What does this information tell us? It tells is a couple of things. First, people are tired of paying the high fees for television service of which most of the channels or programming is of no interest. Think about it, how many channels are you paying for? Of those channels, how many are of interest to you? For example, I have over 300 channels available with my subscription. Of those channels I have about 3 television shows that I routinely watch outside of sports programming. Other than that, I could care less about the rest of what is on TV. What is interesting is that the three different shows I enjoy is spread across different tiers of service requiring me to purchase a larger package. Is this a random accident that I enjoy programming that makes me have more channels than I need? No, this is by design. Cable companies split popular networks across different pricing tiers so you will buy more.

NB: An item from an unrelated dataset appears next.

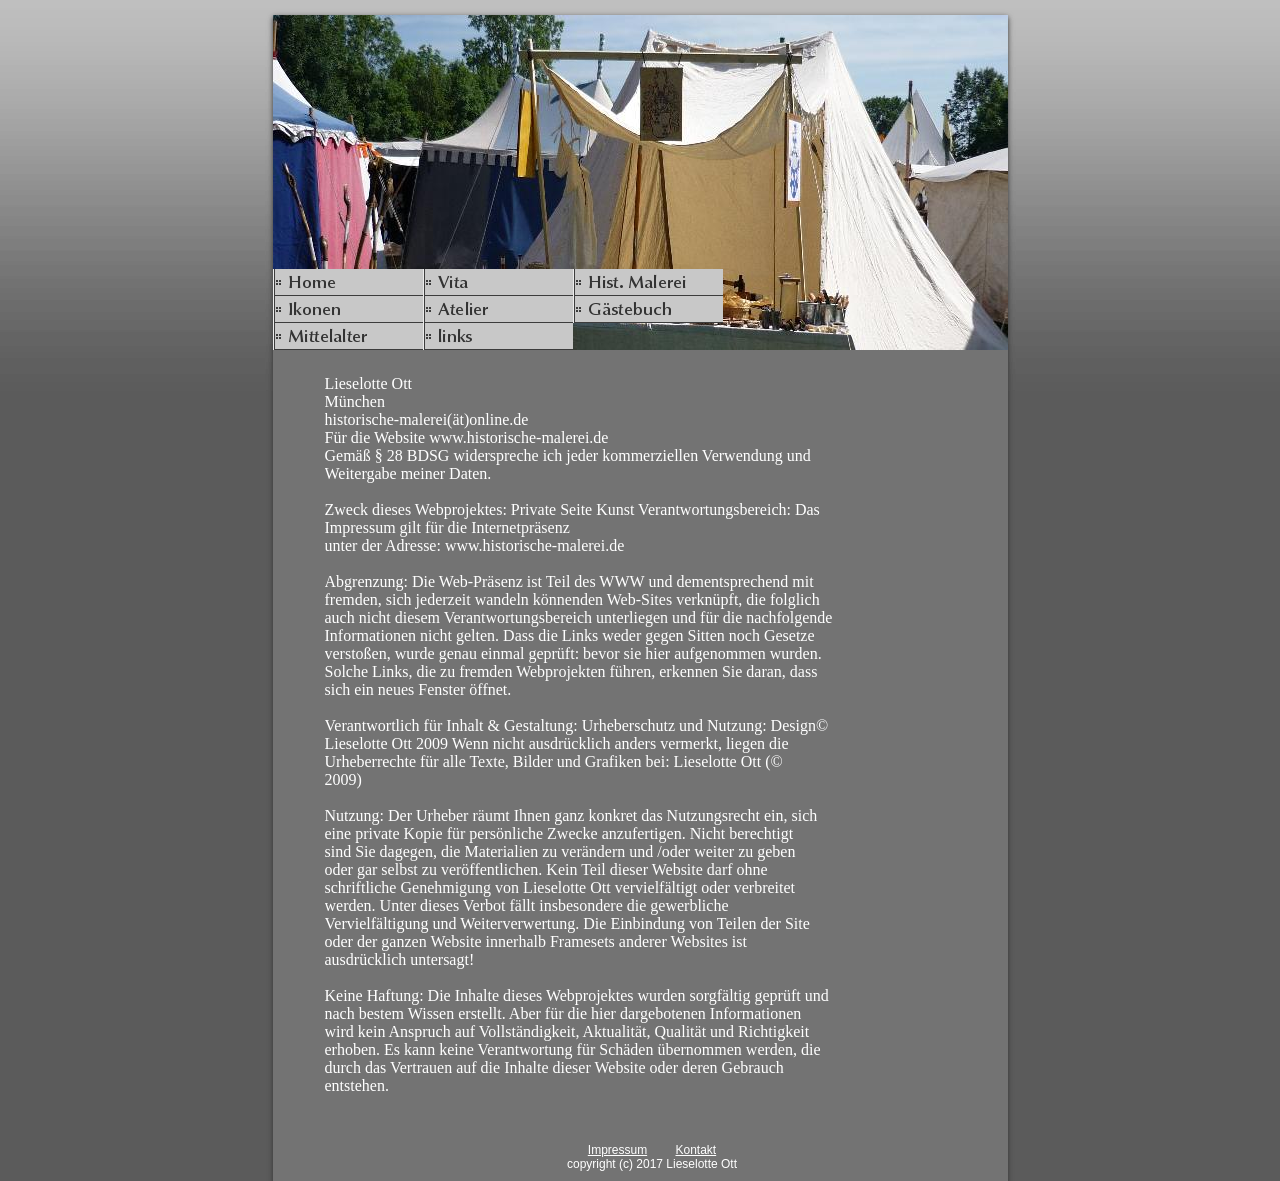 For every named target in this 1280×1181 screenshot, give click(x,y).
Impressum (617, 1150)
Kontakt (695, 1150)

I believe people are tired of paying high fees for lack of quality. Therefore, many are turning to Netflix and other services to watch programming on demand. This eliminates paying a lot for a little and allows flexibility in an individual's schedule. Sounds like a good idea? I am starting to think so.

Second, the quality of programming is horrible. Sitcoms are poorly written and stand as being family unfriendly. You will notice most sitcoms have a short life as compared to their ancestors. With a lack of quality coming at a high price it is no wonder that people are turning to on-demand programming from the Internet. It seems as if those who make programming decisions would remove the regulation that denies the consumer the ability to only order the networks they are interested in. I guess money talks. Looking at where the public is starting to look, things may change in the future.